Software Patch Management for Maximum Linux Security
Linux Patch Management
Maximum Linux security with proper software patch management
Software upgrades are almost as old as the first lines of software code. Still companies struggle to properly update software, also when it comes to security patching. In this article we have a look at the reason behind patching and some methods to keep your systems humming, with fresh packages.
To most of us, it instantly makes sense to keep the software on your systems up-to-date. But still, sometimes we have to explain others why we do actually need a process to apply software updates and patches.
The most important reasons to keep software up-to-date are:
- Fixes to known software bugs
- Enhancements (new features or small improvements)
- Solve security issues and vulnerabilities
Each Linux based system is running the Linux kernel, together with supporting tools. These tools are collected by the distribution you are running. It is the vendor of this distribution which is responsible for tracking software updates. Depending on how “aggressive” the Linux distribution is, it may include many packages and updates, or be more conservative.
Bleeding Edge VS Stable
Arch Linux is one in the first group, being “bleeding edge”. It is much more progressive to include newer software packages. Red Hat on the other hand wants their customers to run very stable machines. Therefore they won’t add new features to an existing version, however will solve major bugs and security vulnerabilities. The result is older versions of the same software packages. Both have their advantages and clearly their disadvantages.

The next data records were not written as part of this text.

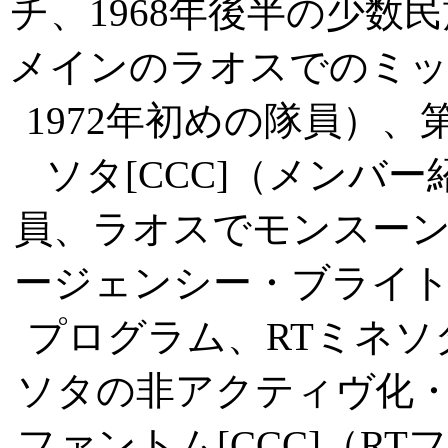
チ、
1968
年後半の少数民
メインのラオスでのミッ
1972
年初めの隊員）、
ソタ
[CCC]
（メンバー
員、ラオスでモンスー
ージェンシー・ブライ
プログラム、
RT
ミネソ
ソタの非アクティヴ化
ファントム
[CCC]
（
RT
フ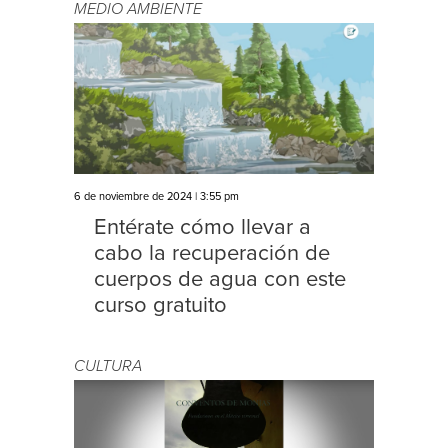
MEDIO AMBIENTE
6 de noviembre de 2024 | 3:55 pm
Entérate cómo llevar a
cabo la recuperación de
cuerpos de agua con este
curso gratuito
CULTURA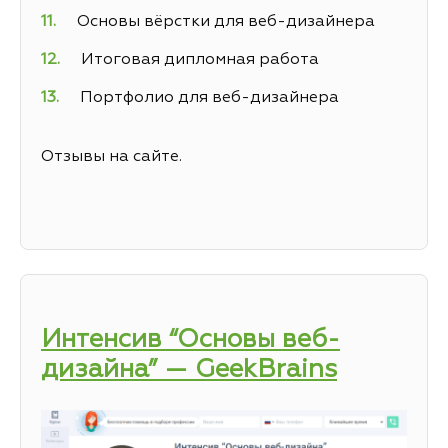
Основы вёрстки для веб-дизайнера
Итоговая дипломная работа
Портфолио для веб-дизайнера
Отзывы на сайте.
Интенсив “Основы веб-
дизайна” — GeekBrains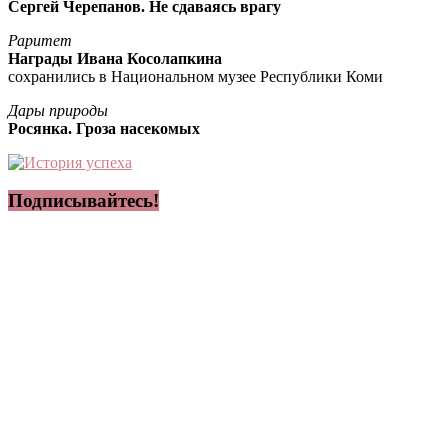
Сергей Черепанов. Не сдаваясь врагу
Раритет
Награды Ивана Косолапкина
сохранились в Национальном музее Республики Коми
Дары природы
Росянка. Гроза насекомых
Подписывайтесь!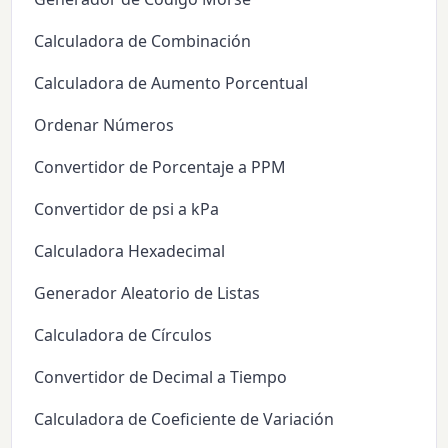
Calculadora de Combinación
Calculadora de Aumento Porcentual
Ordenar Números
Convertidor de Porcentaje a PPM
Convertidor de psi a kPa
Calculadora Hexadecimal
Generador Aleatorio de Listas
Calculadora de Círculos
Convertidor de Decimal a Tiempo
Calculadora de Coeficiente de Variación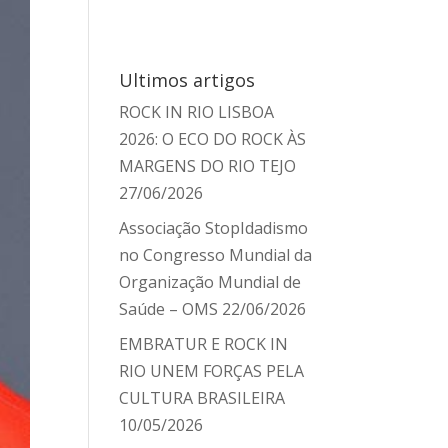
Ultimos artigos
ROCK IN RIO LISBOA
2026: O ECO DO ROCK ÀS
MARGENS DO RIO TEJO
27/06/2026
Associação StopIdadismo
no Congresso Mundial da
Organização Mundial de
Saúde – OMS
22/06/2026
EMBRATUR E ROCK IN
RIO UNEM FORÇAS PELA
CULTURA BRASILEIRA
10/05/2026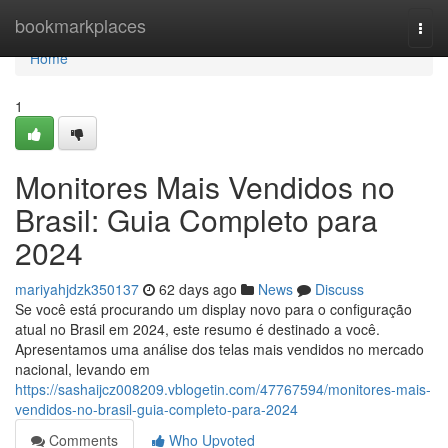
Home
bookmarkplaces
Togg
navi
Home
1
Monitores Mais Vendidos no
Brasil: Guia Completo para
2024
mariyahjdzk350137
62 days ago
News
Discuss
Se você está procurando um display novo para o configuração
atual no Brasil em 2024, este resumo é destinado a você.
Apresentamos uma análise dos telas mais vendidos no mercado
nacional, levando em
https://sashaijcz008209.vblogetin.com/47767594/monitores-mais-
vendidos-no-brasil-guia-completo-para-2024
Comments
Who Upvoted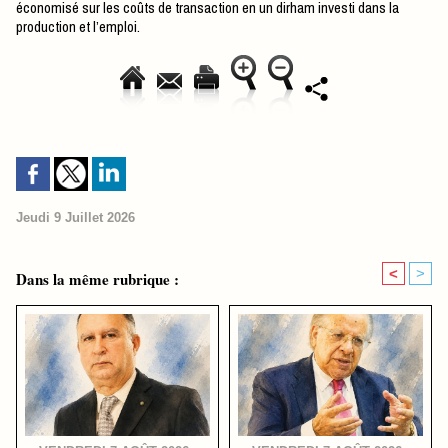
économisé sur les coûts de transaction en un dirham investi dans la
production et l’emploi.
Jeudi 9 Juillet 2026
<
>
Dans la même rubrique :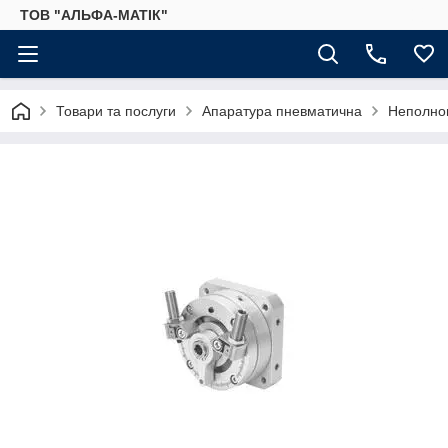
ТОВ "АЛЬФА-МАТІК"
Товари та послуги
Апаратура пневматична
Неполно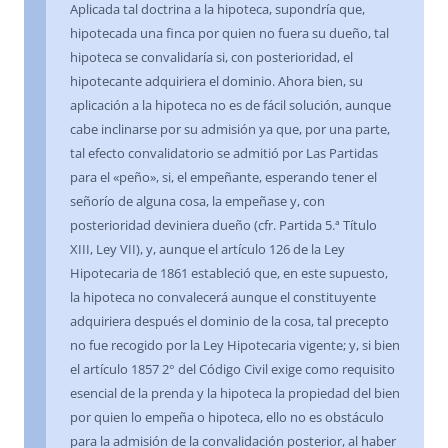
Aplicada tal doctrina a la hipoteca, supondría que,
hipotecada una finca por quien no fuera su dueño, tal
hipoteca se convalidaría si, con posterioridad, el
hipotecante adquiriera el dominio. Ahora bien, su
aplicación a la hipoteca no es de fácil solución, aunque
cabe inclinarse por su admisión ya que, por una parte,
tal efecto convalidatorio se admitió por Las Partidas
para el «peño», si, el empeñante, esperando tener el
señorío de alguna cosa, la empeñase y, con
posterioridad deviniera dueño (cfr. Partida 5.ª Título
XIII, Ley VII), y, aunque el artículo 126 de la Ley
Hipotecaria de 1861 estableció que, en este supuesto,
la hipoteca no convalecerá aunque el constituyente
adquiriera después el dominio de la cosa, tal precepto
no fue recogido por la Ley Hipotecaria vigente; y, si bien
el artículo 1857 2° del Código Civil exige como requisito
esencial de la prenda y la hipoteca la propiedad del bien
por quien lo empeña o hipoteca, ello no es obstáculo
para la admisión de la convalidación posterior, al haber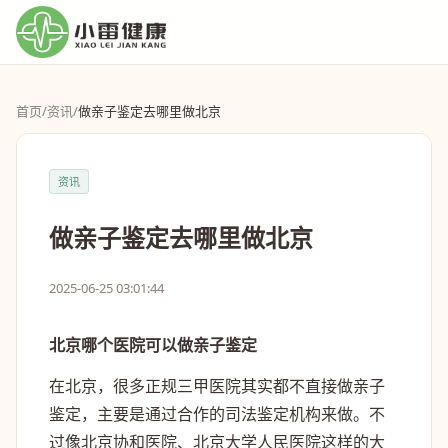
首页
/
资讯
/
做亲子鉴定去哪里做北京
资讯
做亲子鉴定去哪里做北京
2025-06-25 03:01:44
北京哪个医院可以做亲子鉴定
在北京，很多正规三甲医院其实都不直接做亲子
鉴定，主要是通过合作的司法鉴定机构来做。不
过像北京协和医院、北京大学人民医院这样的大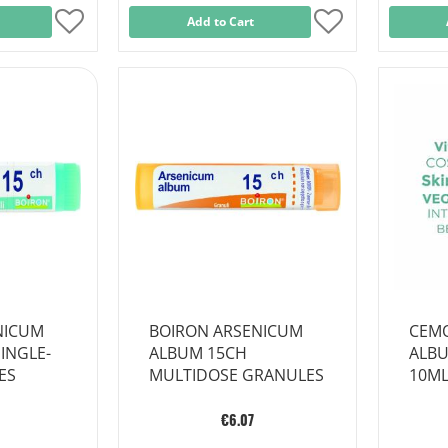
Add
Add to Cart
Add
to
to
Wish
Wish
List
List
NICUM
BOIRON ARSENICUM
CEM
INGLE-
ALBUM 15CH
ALBU
ES
MULTIDOSE GRANULES
10M
€6.07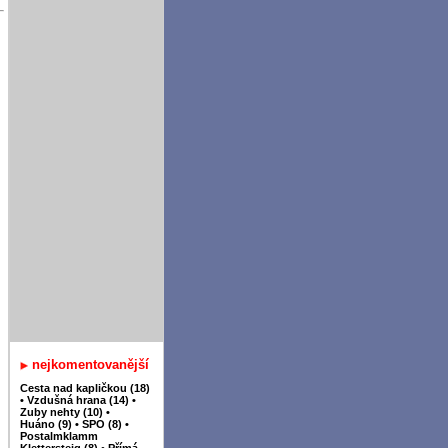
nejkomentovanější
Cesta nad kapličkou (18)
•
Vzdušná hrana (14)
•
Zuby nehty (10)
•
Huáno (9)
•
SPO (8)
•
Postalmklamm
Klettersteig (8)
•
Přímá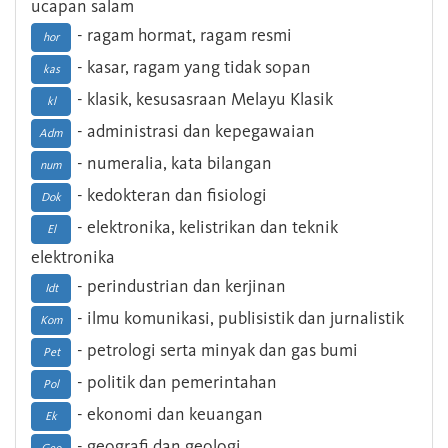
ucapan salam
- ragam hormat, ragam resmi
hor
- kasar, ragam yang tidak sopan
kas
- klasik, kesusasraan Melayu Klasik
kl
- administrasi dan kepegawaian
Adm
- numeralia, kata bilangan
num
- kedokteran dan fisiologi
Dok
- elektronika, kelistrikan dan teknik
El
elektronika
- perindustrian dan kerjinan
Idt
- ilmu komunikasi, publisistik dan jurnalistik
Kom
- petrologi serta minyak dan gas bumi
Pet
- politik dan pemerintahan
Pol
- ekonomi dan keuangan
Ek
- geografi dan geologi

In any case, all distributions have to track security updates, so they can provide patches.
For Linux patch management there are several different tools available. In categories they would be:
- Manual Patching
- Shell Scripts
- Automation & Configuration Tools
- Software Management Tools
The most basic form of security patching is by hand. Simply running commands like apt-get update and yum update. The clear disadvantage is that this form is the most time consuming. This form of patching is prone to mistakes, as each system is different, especially with a stacked up amount of patches.
The next level of patching is using small scripts. It could be a small script, which automates several steps of the patching process. By distributing the same script to multiple machines, it ensures some level of repeatability, which equals quality.
Automation & Configuration Tools
Tools like Ansible, Chef or Puppet can help with automating the security patch management. Simply feed the tool an update command, or what minimum version a software package should be.
Software Management Tools
Last but not least, most Linux vendors provide their own solution for managing software packages. It shows the installed packages and marks what packages have a security bulletin attached. Ubuntu has Landscape product, Red Hat has Satellite (see screenshot below).
Depending on your situation, you might want to subscribe to a security related mailing list. This might be a generic one tracking software on Linux, or even a distribution specific list for security. Even if you have your patch management automated, you might want to perform regular audits. A small adjustment in your network configuration might result in non-patched systems, which with the right tool can be easily detected.
Most package managers support automatic updating, or have supporting tools available to make this possible. For example the unattended-upgrades package helps to keep Debian/Ubuntu up-to-date. It is even possible to define what repositories should be used, so you give it a “security updates only” policy.